◆ **Work order**: It would help if you retyped the data exactly, leaving out the pictures.

◆ **Records for this task**:
>>>

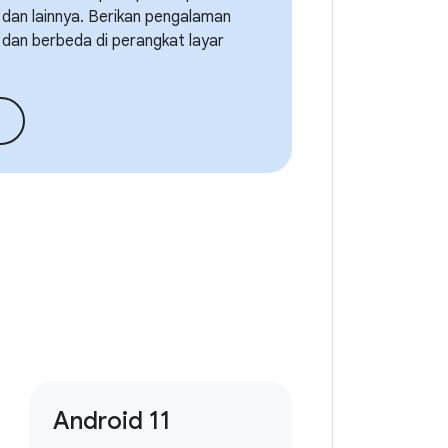
 dan lainnya. Berikan pengalaman
 dan berbeda di perangkat layar
Android 11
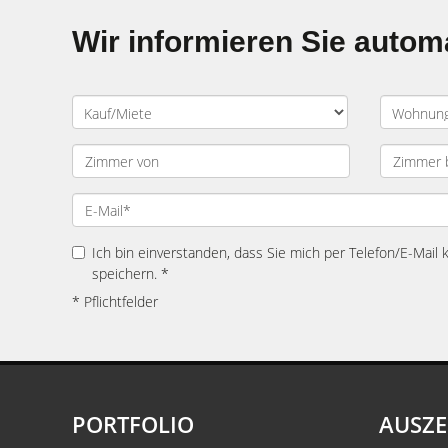
Wir informieren Sie auto
Ich bin einverstanden, dass Sie mich per Telefon/E-Mail
speichern. *
* Pflichtfelder
PORTFOLIO
AUSZ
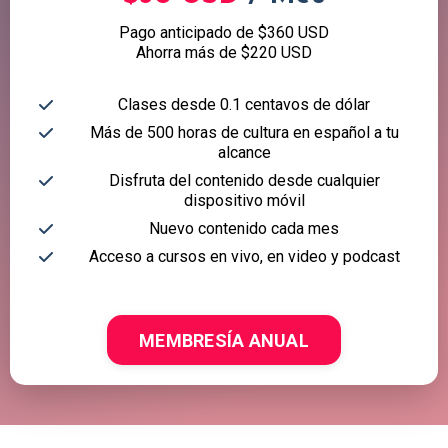
Pago anticipado de $360 USD
Ahorra más de $220 USD
Clases desde 0.1 centavos de dólar
Más de 500 horas de cultura en español a tu
alcance
Disfruta del contenido desde cualquier
dispositivo móvil
Nuevo contenido cada mes
Acceso a cursos en vivo, en video y podcast
MEMBRESÍA ANUAL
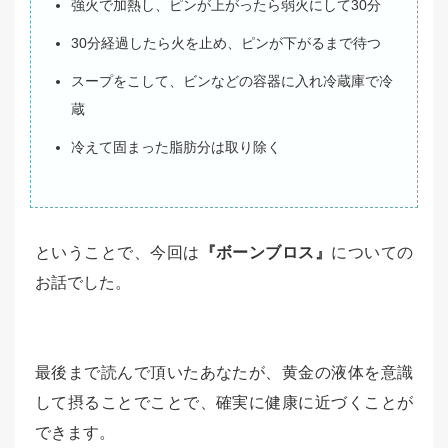
強火で加熱し、ピンが上がったら弱火にして30分
30分経過したら火を止め、ピンが下がるまで待つ
スープをこして、ビンなどの容器に入れ冷蔵庫で冷
蔵
冷えて固まった脂肪分は取り除く
ということで、今回は
『ボーンブロス』
についての
お話でした。
最後まで読んで頂いたあなたが、黄金の液体を意識
して摂ることでことで、確実に健康に近づくことが
できます。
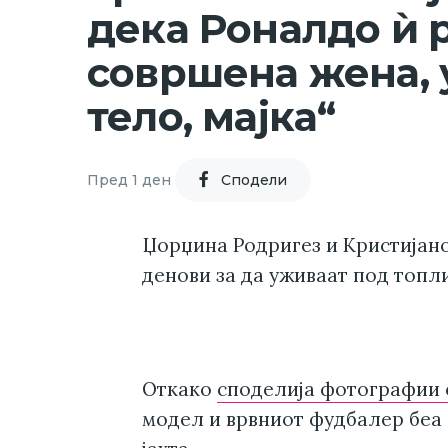
дека Роналдо ѝ р
совршена жена, 
тело, мајка“
Пред 1 ден
Cподели
Џорџина Родригез и Кристијано
денови за да уживаат под топли
Откако
споделија фотографии 
модел и врвниот фудбалер беа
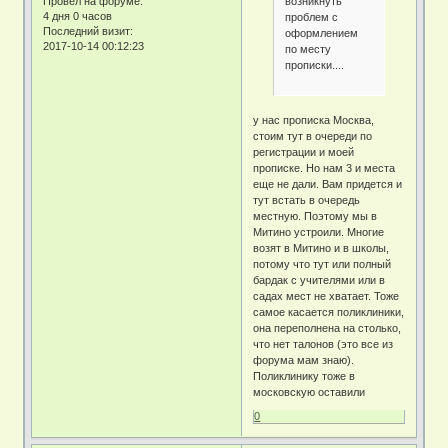
возникнуть
Провел на форуме:
4 дня 0 часов
проблем с
Последний визит:
оформлением
2017-10-14 00:12:23
по месту
прописки....
у нас прописка Москва,
стоим тут в очереди по
регистрации и моей
прописке. Но нам 3 и места
еще не дали. Вам придется и
тут встать в очередь
местную. Поэтому мы в
Митино устроили. Многие
возят в Митино и в школы,
потому что тут или полный
бардак с учителями или в
садах мест не хватает. Тоже
самое касается поликлиники,
она переполнена на столько,
что нет талонов (это все из
форума мам знаю).
Поликлинику тоже в
московскую оставили
0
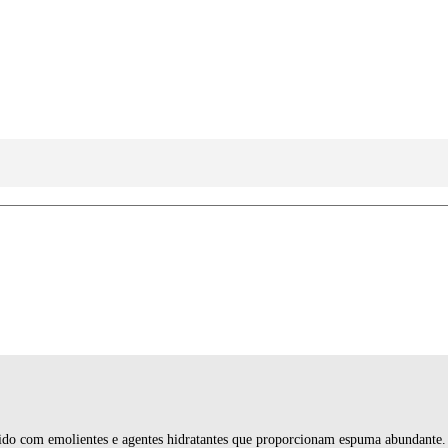
ido com emolientes e agentes hidratantes que proporcionam espuma abundante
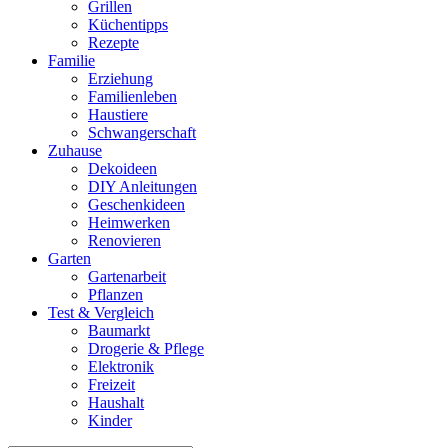
Grillen
Küchentipps
Rezepte
Familie
Erziehung
Familienleben
Haustiere
Schwangerschaft
Zuhause
Dekoideen
DIY Anleitungen
Geschenkideen
Heimwerken
Renovieren
Garten
Gartenarbeit
Pflanzen
Test & Vergleich
Baumarkt
Drogerie & Pflege
Elektronik
Freizeit
Haushalt
Kinder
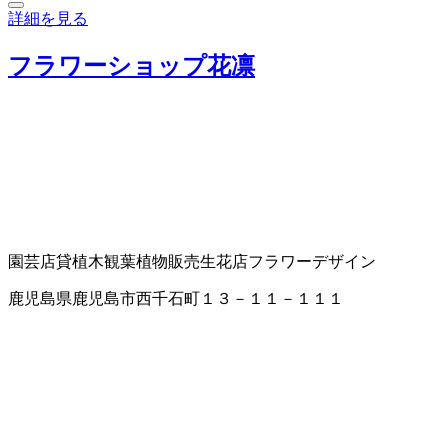
詳細を見る
フラワーショップ花凛
園芸店
貸植木
観葉植物販売
生花店
フラワーデザイン
鹿児島県鹿児島市西千石町１３－１１－１１１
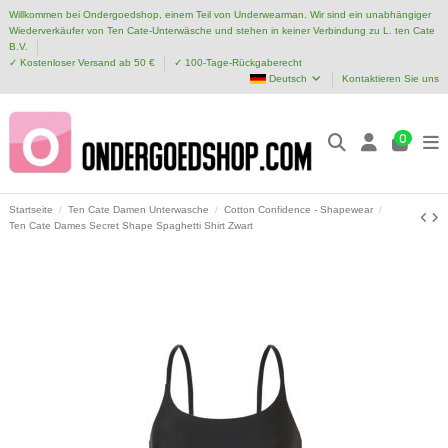
Willkommen bei Ondergoedshop, einem Teil von Underwearman. Wir sind ein unabhängiger
Wiederverkäufer von Ten Cate-Unterwäsche und stehen in keiner Verbindung zu L. ten Cate
B.V.
✓ Kostenloser Versand ab 50 €
✓ 100-Tage-Rückgaberecht
Deutsch
Kontaktieren Sie uns
0
Startseite
Ten Cate Damen Unterwasche
Cotton Confidence - Shapewear
Ten Cate Dames Secret Shape Spaghetti Shirt Zwart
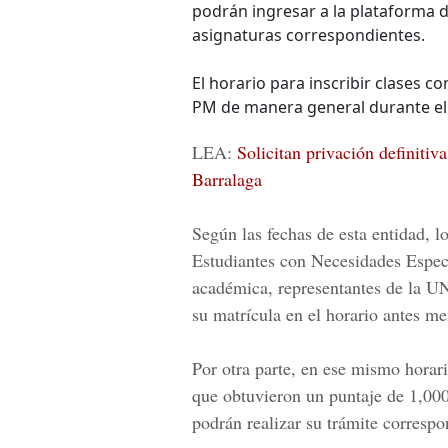
podrán ingresar a la plataforma di
asignaturas correspondientes.
El horario para inscribir clases c
PM de manera general durante el 
LEA:
Solicitan privación definitiv
Barralaga
Según las fechas de esta entidad, l
Estudiantes con Necesidades Especi
académica, representantes de la
U
su matrícula en el horario antes m
Por otra parte, en ese mismo horar
que obtuvieron un puntaje de 1,000
podrán realizar su trámite correspo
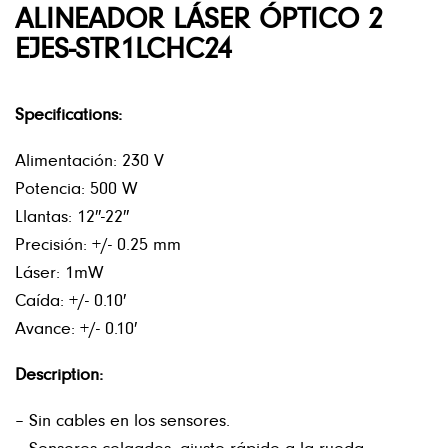
ALINEADOR LÁSER ÓPTICO 2
EJES-STR1LCHC24
Specifications:
Alimentación: 230 V
Potencia: 500 W
Llantas: 12″-22″
Precisión: +/- 0.25 mm
Láser: 1mW
Caída: +/- 0.10′
Avance: +/- 0.10′
Description:
– Sin cables en los sensores.
– Sensores colgados, ajuste rápido a la rueda.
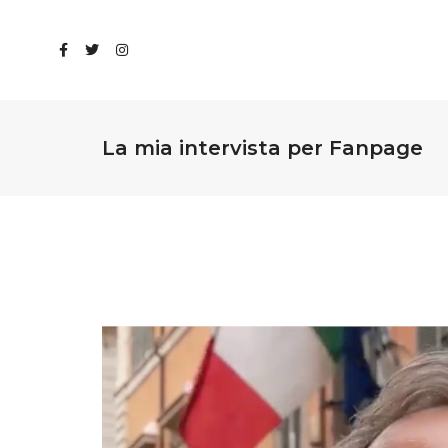
La mia intervista per Fanpage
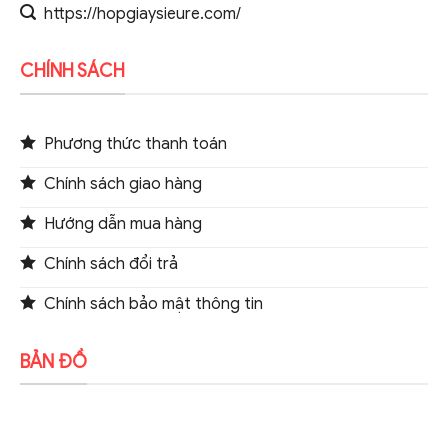
https://hopgiaysieure.com/
CHÍNH SÁCH
Phương thức thanh toán
Chính sách giao hàng
Hướng dẫn mua hàng
Chính sách đổi trả
Chính sách bảo mật thông tin
BẢN ĐỒ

<<<

◆ **Exercise answer**:
 dan lainnya. Berikan pengalaman
 dan berbeda di perangkat layar
Android 11
Wir informieren Sie auto
Ich bin einverstanden, dass Sie mich per Telefon/E-Mail
speichern. *
* Pflichtfelder
PORTFOLIO
AUSZ
Pago anticipado de $360 USD
Ahorra más de $220 USD
Clases desde 0.1 centavos de dólar
Más de 500 horas de cultura en español a tu
alcance
Disfruta del contenido desde cualquier
dispositivo móvil
Nuevo contenido cada mes
Acceso a cursos en vivo, en video y podcast
MEMBRESÍA ANUAL
強火で加熱し、ピンが上がったら弱火にして30分
30分経過したら火を止め、ピンが下がるまで待つ
スープをこして、ビンなどの容器に入れ冷蔵庫で冷
蔵
冷えて固まった脂肪分は取り除く
ということで、今回は
『ボーンブロス』
についての
お話でした。
最後まで読んで頂いたあなたが、黄金の液体を意識
して摂ることでことで、確実に健康に近づくことが
できます。
дека Роналдо ѝ р
совршена жена, 
тело, мајка“
Пред 1 ден
Cподели
Џорџина Родригез и Кристијано
денови за да уживаат под топли
Откако
споделија фотографии 
модел и врвниот фудбалер беа
возникнуть
Провел на форуме:
4 дня 0 часов
проблем с
Последний визит:
оформлением
2017-10-14 00:12:23
по месту
прописки....
у нас прописка Москва,
стоим тут в очереди по
регистрации и моей
прописке. Но нам 3 и места
еще не дали. Вам придется и
тут встать в очередь
местную. Поэтому мы в
Митино устроили. Многие
возят в Митино и в школы,
потому что тут или полный
бардак с учителями или в
садах мест не хватает. Тоже
самое касается поликлиники,
она переполнена на столько,
что нет талонов (это все из
форума мам знаю).
Поликлинику тоже в
московскую оставили
0
ido com emolientes e agentes hidratantes que proporcionam espuma abundante
Grillen
Küchentipps
Rezepte
Familie
Erziehung
Familienleben
Haustiere
Schwangerschaft
Zuhause
Dekoideen
DIY Anleitungen
Geschenkideen
Heimwerken
Renovieren
Garten
Gartenarbeit
Pflanzen
Test & Vergleich
Baumarkt
Drogerie & Pflege
Elektronik
Freizeit
Haushalt
Kinder
詳細を見る
フラワーショップ花凛
園芸店
貸植木
観葉植物販売
生花店
フラワーデザイン
鹿児島県鹿児島市西千石町１３－１１－１１１
Willkommen bei Ondergoedshop, einem Teil von Underwearman. Wir sind ein unabhängiger
Wiederverkäufer von Ten Cate-Unterwäsche und stehen in keiner Verbindung zu L. ten Cate
B.V.
✓ Kostenloser Versand ab 50 €
✓ 100-Tage-Rückgaberecht
Deutsch
Kontaktieren Sie uns
0
Startseite
Ten Cate Damen Unterwasche
Cotton Confidence - Shapewear
Ten Cate Dames Secret Shape Spaghetti Shirt Zwart
podrán ingresar a la plataforma di
asignaturas correspondientes.
El horario para inscribir clases c
PM de manera general durante el 
LEA:
Solicitan privación definitiv
Barralaga
Según las fechas de esta entidad, l
Estudiantes con Necesidades Especi
académica, representantes de la
U
su matrícula en el horario antes m
Por otra parte, en ese mismo horar
que obtuvieron un puntaje de 1,000
podrán realizar su trámite correspo
ALINEADOR LÁSER ÓPTICO 2
EJES-STR1LCHC24
Specifications:
Alimentación: 230 V
Potencia: 500 W
Llantas: 12″-22″
Precisión: +/- 0.25 mm
Láser: 1mW
Caída: +/- 0.10′
Avance: +/- 0.10′
Description:
– Sin cables en los sensores.
– Sensores colgados, ajuste rápido a la rueda.
La mia intervista per Fanpage
https://hopgiaysieure.com/
CHÍNH SÁCH
Phương thức thanh toán
Chính sách giao hàng
Hướng dẫn mua hàng
Chính sách đổi trả
Chính sách bảo mật thông tin
BẢN ĐỒ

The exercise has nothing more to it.